Mr. Baker said that it’s important to center transparency in these conversations as the economic factors surrounding anesthesia have changed in recent years. 

“If we have input, we can decrease anesthesia costs, but it may be at the expense of either surgeon preference or the workflow that you’re accustomed to,” he said. “Years ago, you could run inefficient models and still be okay, but as anesthesia costs go up, that piece of the pie gets bigger, and it’s more important to figure out: Am I really utilizing anesthesia to its max efficiency? So just letting them know that the way ASCs have done it  in the past, may need to change a little bit. It may not be the same way just because of the rising cost of anesthesia.”

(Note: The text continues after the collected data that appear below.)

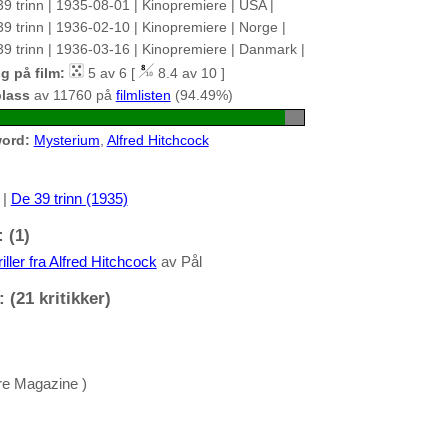
39 trinn | 1935-08-01 | Kinopremiere | USA |
39 trinn | 1936-02-10 | Kinopremiere | Norge |
39 trinn | 1936-03-16 | Kinopremiere | Danmark |
g på film:
5 av 6 [
8.4 av 10 ]
plass
av 11760 på
filmlisten
(94.49%)
ord:
Mysterium
,
Alfred Hitchcock
|
De 39 trinn (1935)
 (1)
iller fra Alfred Hitchcock
av Pål
 (21 kritikker)
re Magazine )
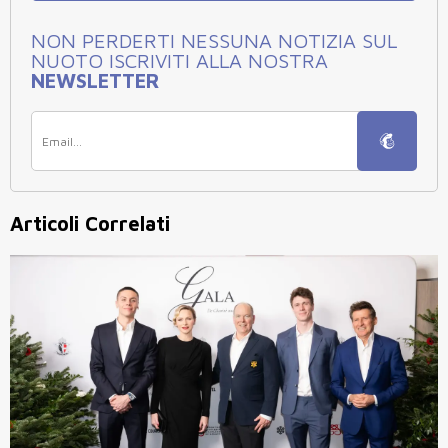
NON PERDERTI NESSUNA NOTIZIA SUL
NUOTO ISCRIVITI ALLA NOSTRA
NEWSLETTER
Articoli Correlati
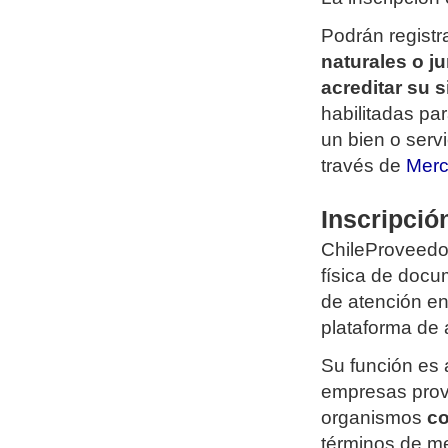
Podrán regist
naturales o j
acreditar su s
habilitadas pa
un bien o servi
través de
Merc
Inscripció
ChileProveedor
física de docu
de atención en
plataforma de
Su función es a
empresas prove
organismos
c
términos de me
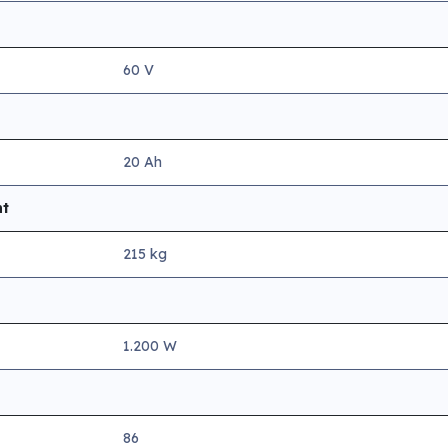
60 V
20 Ah
ht
215 kg
1.200 W
86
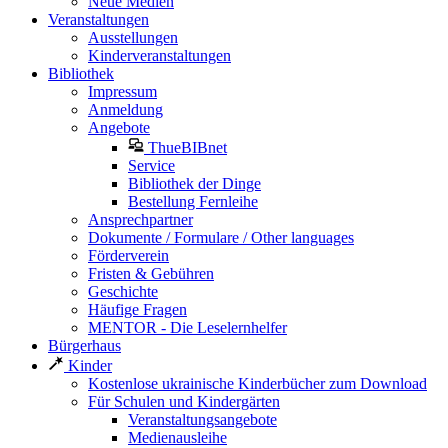
Neue Medien
Veranstaltungen
Ausstellungen
Kinderveranstaltungen
Bibliothek
Impressum
Anmeldung
Angebote
ThueBIBnet
Service
Bibliothek der Dinge
Bestellung Fernleihe
Ansprechpartner
Dokumente / Formulare / Other languages
Förderverein
Fristen & Gebühren
Geschichte
Häufige Fragen
MENTOR - Die Leselernhelfer
Bürgerhaus
Kinder
Kostenlose ukrainische Kinderbücher zum Download
Für Schulen und Kindergärten
Veranstaltungsangebote
Medienausleihe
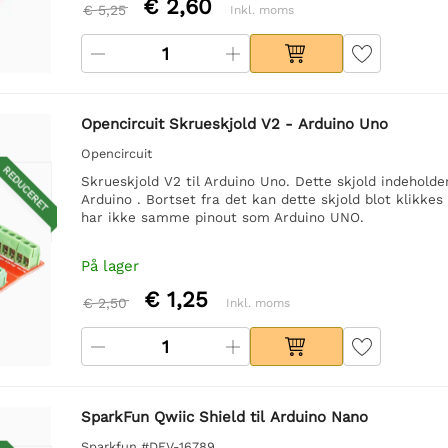
€ 2,60
€ 5,25
Inkl. moms
Opencircuit Skrueskjold V2 - Arduino Uno
Opencircuit
REDUCERET
Skrueskjold V2 til Arduino Uno. Dette skjold indeholder
Arduino . Bortset fra det kan dette skjold blot klikke
har ikke samme pinout som Arduino UNO.
På lager
€ 1,25
€ 2,50
Inkl. moms
SparkFun Qwiic Shield til Arduino Nano
Sparkfun #DEV-16789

He also added that more transparent and well-coordinated collaboration among ASCs and hospitals within a given geographic region could go a long way towards improving the efficiency and utilization of a  limited number of anesthesia providers. 

“It’s hard, because everybody is kind of fighting for the same talent pool. The ASCs are pulling talent from the hospitals, and hospitals are trying to pull it back from the ASCs. I think that the ability for these groups to use all the providers to the most efficient use in terms of scheduling [will be important],” he said. “At the end of the day, it’s being creative and being able to put the puzzle pieces together.”